Israeli dams on the river that collect rainwater have dried up the wetlands inside Gaza, and destroyed the only source of surface water in the area.
Lacking any alternative means, locals have continued to use it to dispose of their waste, creating an environmental hazard.
Gaza is also prone to severe flooding, exacerbated by a chronic lack of fuel that limits how much water can be pumped out of flood-stricken areas. The fuel shortages are a result of the eight-year Israeli blockade, which limits the import of fuel for the electric power station in Gaza, as well as other kinds of machinery related to pumping and sewage management that could help Gazans combat the floods.
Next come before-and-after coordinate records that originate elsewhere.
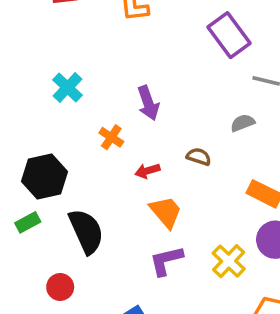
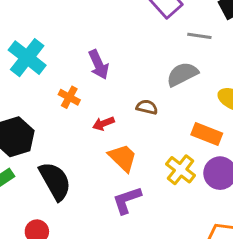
cyan cross: (67, 88) -> (27, 58), size x1.4
gray semicircle: (243, 123) -> (182, 74), size x1.5
yellow cross: (229, 261) -> (181, 170), moved

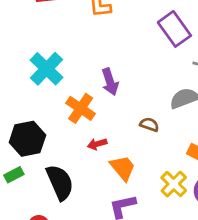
orange cross: (69, 97) -> (81, 108), size x1.5
red arrow: (103, 124) -> (97, 144), moved

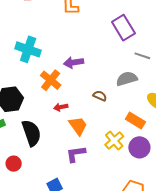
cyan cross: (46, 69) -> (28, 49), turned -30
purple arrow: (110, 82) -> (74, 62), turned 96

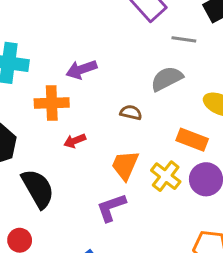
orange cross: (51, 80) -> (52, 103), turned -30
orange trapezoid: (78, 126) -> (125, 165), moved, turned -110

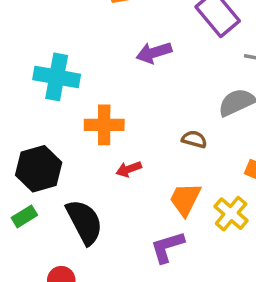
purple arrow: (81, 69) -> (154, 53), moved

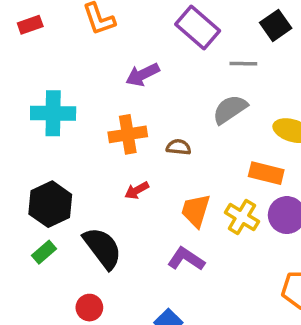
orange cross: (104, 125) -> (128, 134), moved
brown semicircle: (194, 139) -> (179, 147), moved
purple L-shape: (167, 247) -> (186, 259), turned 60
The most recent war has worsened the crisis.
Gaza’s sole power station, which was damaged during the war, is struggling with a severe lack of fuel and is only able to supply the enclave with six hours of power per day.
Gazans are now living by candlelight and wood fire because of electricity shortages, and rely on sandbags to stop their ruined homes from flooding.
This is not the first time Israeli authorities have opened the Gaza Valley dams.
In December 2013, Israeli authorities also opened the dams amid heavy flooding in the Gaza Strip. The resulting floods damaged dozens of homes and forced many families in the area from their homes.
In 2010, the dams were opened as well, forcing 100 families from their homes. At the time, civil defense services said that they had managed to save seven people who had been at risk of drowning.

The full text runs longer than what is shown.